L’histoire de la régression du droit à l’IVG en Pologne, de la régression des droits des femmes en Pologne a plus de trente ans. Alors que tombait le mur de Berlin et que s’effondrait le bloc de l’Est, dans certains pays l’Église s’engouffrait dans la faille pour reprendre le terrain perdu. Et ce terrain perdu, c’était notamment les corps des femmes. Le droit à l’IVG, qui y était garanti jusque dans les années 90, fut grignoté petits bouts par petits bouts, jusqu’aux derniers coups de sape. Aujourd’hui, c’est une défenseuse des droits humains qui fait l’objet, ne nous y trompons pas, d’un procès politique, et ce malgré un soutien international important…

Et je me souviens… Je me souviens qu’en 2007, avec Féministes pour une Autre Europe, nous dénoncions déjà ces risques. A l’époque, l’État polonais avait été poursuivi devant la Cour européenne des Droits humains, pour avoir empêché Alicjia Tysiac d’avoir recours à une IVG, alors même que sa troisième grosses risquait de la rendre aveugle. Il y avait risque pour la santé de la mère… Mais cela, pour les médecins qu’elle avait consultés, ne comptait pas. La grossesse avait été menée à terme, Alicjia était devenue aveugle. Elle avait voulu poursuivre l’équipe médicale, ce qui lui avait été refusé par les autorités judiciaires polonaises.

Le retentissement de l’affaire fut limité. Beaucoup faisaient confiance aux progrès qui seraient apportés par l’entrée de la Pologne dans l’Union Européenne et au précédent que le jugement de la Cour européenne des Droits humains créait. Il n’en fut rien. Cependant, le mouvement de solidarité envers les femmes polonaises a grandi, s’est développé, constatant que les choses ne faisaient qu’empirer.
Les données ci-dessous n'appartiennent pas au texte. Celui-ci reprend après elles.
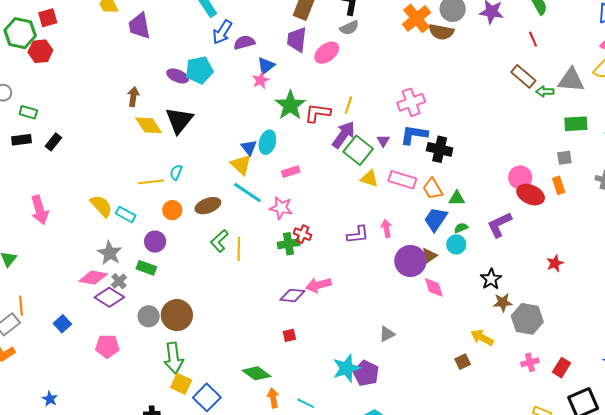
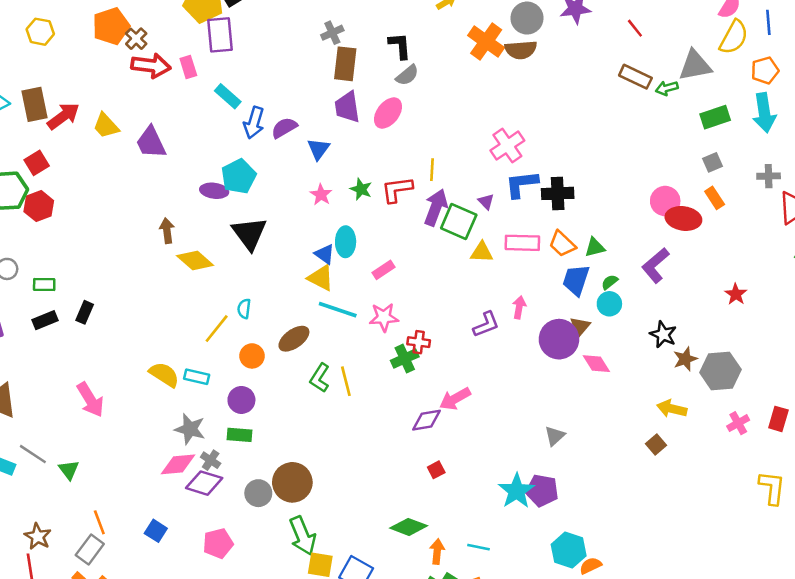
pink star: (261, 80) -> (321, 195), moved
green star: (290, 105) -> (361, 189), size x0.6
black triangle: (179, 120) -> (249, 233), moved
yellow line: (151, 182) -> (217, 329), turned -30
pink arrow: (386, 228) -> (519, 307), turned 36
orange arrow: (273, 398) -> (437, 552), turned 30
Les lois concernant l’IVG en ont encore restreint l’accès, désormais celle-ci n’est plus autorisée qu’en cas de viol, d’inceste ou de danger pour la vie de la mère. Mais même cette dernière condition n’est pas  respectée par les équipes médicales. Des cas gravissimes de refus, ayant entraîné la mort de femmes suite à des chocs septiques ont soulevé un mouvement social massif alors même que le pays était en confinement. On parle d’un million de personnes dans les rues de Varsovie en 2020, mais également de manifestations dans des zones rurales ayant pourtant connu un vote important pour les conservateurs au pouvoir.
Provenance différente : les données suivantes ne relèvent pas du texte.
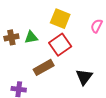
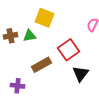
yellow square: (60, 19) -> (44, 18), moved
red square: (60, 45) -> (68, 50), moved

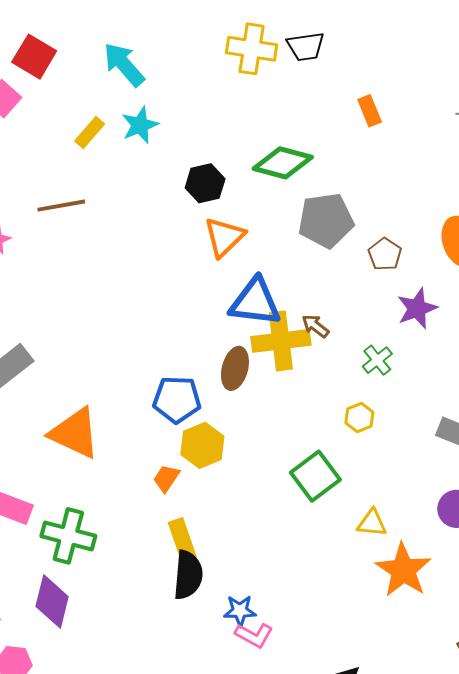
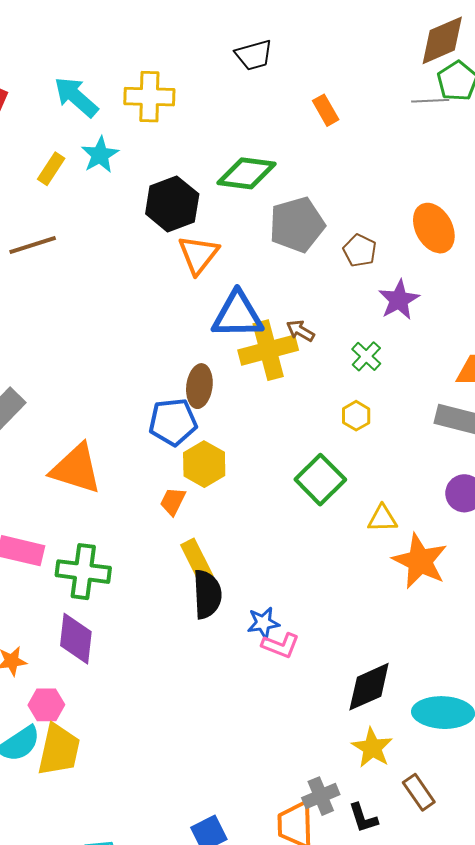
yellow cross: (252, 49) -> (149, 97), moved
black hexagon: (205, 183) -> (172, 204), size x1.4
brown ellipse: (235, 368) -> (199, 386), moved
Á présent, alors que les conservatismes, l’extrême-droite, montent en force au sein de lUnion, les droits des femmes sont de nouveau menacés. Crises après crises, ils sont rabotés. En Pologne, nous le savons, mais ils sont tout autant menacés en Hongrie, en Italie, même dans ces pays scandinaves qui, il y a peu, semblaient un modèle en termes d’égalité.
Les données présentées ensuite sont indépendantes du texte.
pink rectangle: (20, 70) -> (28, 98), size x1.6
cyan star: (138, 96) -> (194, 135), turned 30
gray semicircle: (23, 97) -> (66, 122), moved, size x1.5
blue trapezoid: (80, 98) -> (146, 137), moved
Bien entendu des choses se mettent en place, des réseaux de solidarité. En Belgique, des budgets sont alloués pour que les femmes polonaises souhaitant avoir recours à une IVG puissent venir le faire dans des conditions saines et sécures. C’est très une bonne chose. Mais la pénurie de médecins pratiquant l’avortement pointe le bout de son nez parce que son enseignement n’est pas garanti dans le parcours de formation des étudiants, hormis dans celui des gynécologues obstétriciens. Or c’est un acte qui peut être pratiqué par un.e généraliste, mais cela reste un acte militant. La difficulté dans ce cas n’est pas une question de droit, mais bien purement pragmatique.

Et il ne faut pas oublier que les femmes qui font le choix d’avorter doivent pouvoir, si elles le souhaitent, être accompagnées moralement, psychologiquement, que cela soit rendu nécessaire par les conditions qui ont mené à la grossesse ou celles qui ont mené au choix. Non, ce n’est pas toujours un drame, mais cela peut l’être. Le vécu de chacune n’a pas à être jugé, toutes ont à être accompagnées selon leurs besoins.

Au bout du compte, les choses sont assez simples : « Mon corps, mon choix, ma liberté ».

Liberté de choisir de ne pas devenir mère.

Liberté de choisir de le devenir, et quand.

Liberté de choisir de ne renoncer à rien sur le chemin de son accomplissement en tant que personne, en tant qu’individu.

A nous, en tant que société, de donner à toutes et à chacune les moyens collectifs de se réaliser en tant que personne. A nous de construire cette société où, selon la formule magnifique de Rosa Luxemburg, les individus seraient « socialement égaux, humainement différents, tous libres ».